In our region, a good example comes from Mexico which, as co-founder of the Open Government Partnership (OGP) in 2014, took on the challenge of a National Open Data Policy as part of its National Digital Strategy and Plan of Action for OGP. This policy does not only focus on guidelines for data publication but also includes media access mechanisms, feedback, participation and reporting, building initiatives and privacy guarantees. It also creates a Council for Open Data to verify the fulfillment of these goals and to propose improvements.
14. Coordination and Collaboration in Emergencies
The role of social networks in natural disasters has been seriously questioned and discussed in recent years. While its power of disseminating images and information to created awareness has been observed, it is also true that it is useless that millions of people join in sentiment if some of them don’t move to action.
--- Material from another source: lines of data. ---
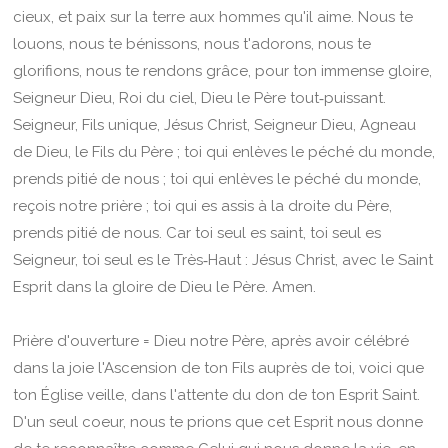
cieux, et paix sur la terre aux hommes qu'il aime. Nous te
louons, nous te bénissons, nous t'adorons, nous te
glorifions, nous te rendons grâce, pour ton immense gloire,
Seigneur Dieu, Roi du ciel, Dieu le Père tout‑puissant.
Seigneur, Fils unique, Jésus Christ, Seigneur Dieu, Agneau
de Dieu, le Fils du Père ; toi qui enlèves le péché du monde,
prends pitié de nous ; toi qui enlèves le péché du monde,
reçois notre prière ; toi qui es assis à la droite du Père,
prends pitié de nous. Car toi seul es saint, toi seul es
Seigneur, toi seul es le Très‑Haut : Jésus Christ, avec le Saint
Esprit dans la gloire de Dieu le Père. Amen.
Prière d'ouverture = Dieu notre Père, après avoir célébré
dans la joie l'Ascension de ton Fils auprès de toi, voici que
ton Église veille, dans l'attente du don de ton Esprit Saint.
D'un seul coeur, nous te prions que cet Esprit nous donne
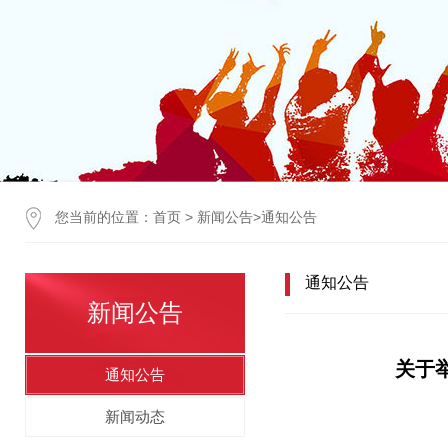
您当前的位置：
首页
>
新闻公告
>
通知公告
通知公告
新闻公告
关于
通知公告
新闻动态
International organizations such as UNICEF Sweden, directly undertook against the false perception of “Participation” that a “like” or “share” is on social media when money is actually required to alleviate humanitarian emergencies.
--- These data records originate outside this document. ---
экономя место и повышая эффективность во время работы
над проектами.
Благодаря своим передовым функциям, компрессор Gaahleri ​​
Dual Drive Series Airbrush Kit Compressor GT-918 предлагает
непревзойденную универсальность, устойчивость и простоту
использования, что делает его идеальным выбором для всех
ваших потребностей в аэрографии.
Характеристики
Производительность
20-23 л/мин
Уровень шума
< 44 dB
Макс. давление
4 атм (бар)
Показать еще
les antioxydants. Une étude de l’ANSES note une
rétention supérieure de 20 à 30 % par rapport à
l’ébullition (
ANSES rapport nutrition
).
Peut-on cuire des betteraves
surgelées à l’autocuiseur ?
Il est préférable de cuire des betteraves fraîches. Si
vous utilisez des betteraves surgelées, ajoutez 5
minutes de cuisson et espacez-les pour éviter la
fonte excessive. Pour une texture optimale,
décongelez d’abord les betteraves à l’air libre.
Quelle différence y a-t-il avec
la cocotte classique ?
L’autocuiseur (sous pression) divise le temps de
However, this is not due to a technology problem, but to the use given to technology, and while cases like that question the benefits of technology, there are different and concrete ways to attend and participate in disaster situations that are productive. Known cases for effective use of technology include the use of Ushahidi and OpenStreetMap after the earthquake in Haiti, when volunteers around the world used these applications to update and manage maps to support the work done by organizations and rescuers in the field.
15. Civic Labs
It’s not news that the government’s relationship with hackers has been very fruitful, being perhaps one of the more efficient policies in terms of the innovating with use of technology in governments (in those willing to try this kind of collaboration, of course). Globally known cases include Code for America, New Urban Mechanics or GovLab.
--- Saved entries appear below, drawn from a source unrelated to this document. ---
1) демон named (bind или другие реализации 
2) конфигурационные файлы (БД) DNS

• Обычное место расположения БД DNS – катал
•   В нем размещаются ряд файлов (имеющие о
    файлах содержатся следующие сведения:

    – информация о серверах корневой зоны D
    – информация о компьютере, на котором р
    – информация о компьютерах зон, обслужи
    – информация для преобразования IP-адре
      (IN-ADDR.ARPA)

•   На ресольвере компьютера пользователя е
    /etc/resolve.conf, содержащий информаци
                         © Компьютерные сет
While in many cases, organizations from civil society and academia were the ones to seek governments to collaborate in innovation, a recent trend shows that it’s governments that are implementing innovation labs. No need to go far to find excellent examples of this. In one embodiment, we can speak of the city of Buenos Aires, which without a physical space, visualize as a laboratory a strategic and ongoing relationship with developers and entrepreneurs in the city. Another example is the Data Lab in Mexico, where the government experiments with applications for open data and open data policies to ensure a more effective use of information. One of their “experiments” was to try residencies, whereby important minds in the field of technology are invited to work and collaborate with the innovators in the lab—in this case, they invited Perry Chen, co-founder of Kickstarter to contribute fresh points of view.
But why should local governments implement these initiatives? As Rudi Borrmann, Director General of Information and Government in Buenos Aires said in an interview with to Puntogob:
“Cities lead open government at a scale that is more tangible and understandable. Participation, monitoring and public support make more sense. It is in cities where new, interdisciplinary teams emerge forcing the concept of open government to evolve and expand to new explorations.”
Like the first experiences with Open Data local governments seem to take the lead and have more incentives for this approach. However, it is possible, as evidenced by the Danish MindLab, for this initiatives to expand to the national level and to achieve collaboration among agencies and municipalities.